>The midyear check up was a slight improvement from the program’s 2003 fiscal year end deficit of $11.2 billion. However, the nation’s private pension insurer said the improvement came against a backdrop of significant risk. As of the end of fiscal year 2003, the program had approximately $85.5 billion in “reasonably possible” exposure, defined as the amount of unfunded vested pension benefits promised by financially weak employers, the PBGC said.
>Making up a large portion of the program’s overall underfunding was the air transportation sector, which accounted for $23.4 billion, or 27%, of the total. Overall, the PBGC’s single-employer program insures the pensions of 34.5 million Americans in 29,500 plans.
>Also improving was the PBGC’s multiemployer deficit, which now stands at $150 million. This is a significant improvement from a $261 million deficit at the end of fiscal year 2003. The multiemployer program covers 9.7 million participants in more than 1,600 plans.

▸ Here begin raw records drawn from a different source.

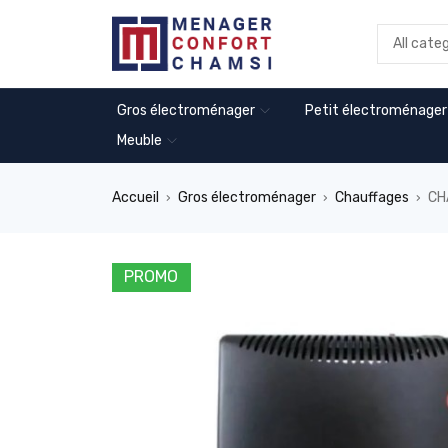
Gros électroménager
Petit électroménager
Meuble
Accueil
Gros électroménager
Chauffages
CH
›
›
›
PROMO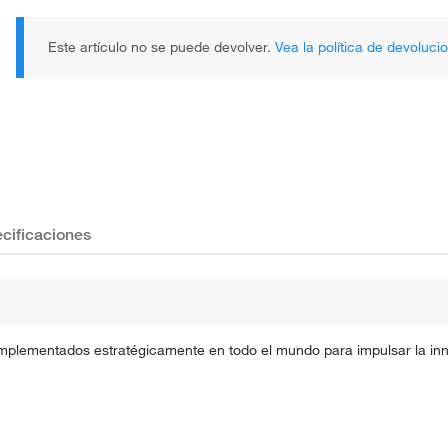
Este artículo no se puede devolver.
Vea la política de devoluci
cificaciones
implementados estratégicamente en todo el mundo para impulsar la inno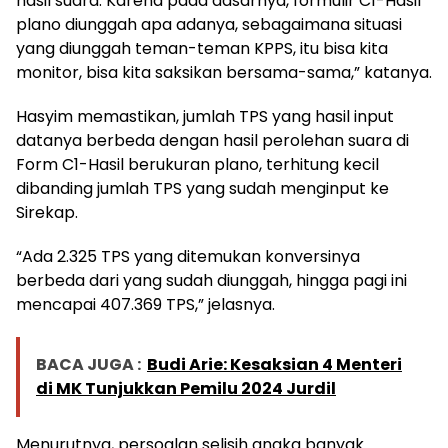
hasil suara. Karena pada dasarnya, formulir C1-Hasil
plano diunggah apa adanya, sebagaimana situasi
yang diunggah teman-teman KPPS, itu bisa kita
monitor, bisa kita saksikan bersama-sama,” katanya.
Hasyim memastikan, jumlah TPS yang hasil input
datanya berbeda dengan hasil perolehan suara di
Form C1-Hasil berukuran plano, terhitung kecil
dibanding jumlah TPS yang sudah menginput ke
Sirekap.
“Ada 2.325 TPS yang ditemukan konversinya
berbeda dari yang sudah diunggah, hingga pagi ini
mencapai 407.369 TPS,” jelasnya.
BACA JUGA :
Budi Arie: Kesaksian 4 Menteri
di MK Tunjukkan Pemilu 2024 Jurdil
Menurutnya, persoalan selisih angka banyak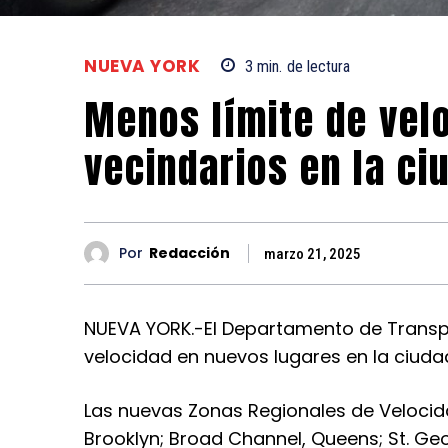
NUEVA YORK
3
min.
de lectura
Menos límite de vel
vecindarios en la ci
Por
Redacción
marzo 21, 2025
NUEVA YORK.-El Departamento de Transpo
velocidad en nuevos lugares en la ciuda
Las nuevas Zonas Regionales de Veloci
Brooklyn; Broad Channel, Queens; St. Georg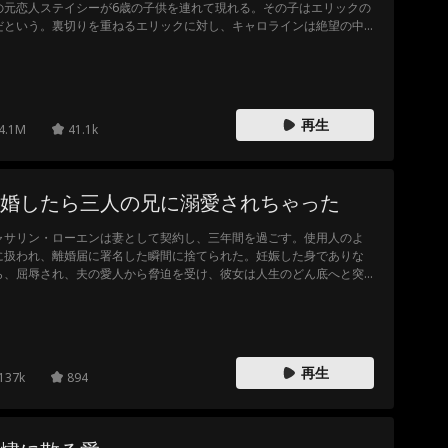
の元恋人ステイシーが6歳の子供を連れて現れる。その子はエリックの
だという。裏切りを重ねるエリックに対し、キャロラインは絶望の中
離婚を決意する。彼女がいない生活が始まって初めて、エリックは失
た愛の大きさと彼女の病気の真実を知る。しかしもう遅い。キャロラ
ンは最後の日々を彼を愛することに費やすつもりはなく、自分自身の
めに生きることを選んだのだ。
再生
4.1M
41.1k
婚したら三人の兄に溺愛されちゃった
ャサリン・ローエンは妻として契約し、三年間を過ごす。使用人のよ
に扱われ、離婚届に署名した瞬間に捨てられた。妊娠した身でありな
ら、屈辱され、夫の愛人から脅迫を受け、彼女は人生のどん底へと突
落とされる。そんな時、ヘリコプターが現れ、衝撃の真実が明らかに
る。彼女は、権勢あるレーン家の行方不明の娘であり、ドミニク、コ
ー、リアムの実の妹だった。
再生
137k
894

>The midyear financial checkup, a program implemented by new PBGC Executive Director Brad Belt, is a snapshot of the PBGC’s finances as of March 31, 2004. Previously, the agency only released the net position of its insurance programs once a year, but Belt said the PBGC would provide more frequent disclose of key information about the financial health of its own insurance programs as well as the defined benefit pension system that it insures.
“One of the Administration’s core pension principles is greater transparency in the defined benefit system,” Belt said. “The PBGC will further that goal by providing more information to workers, retirees and the capital markets.”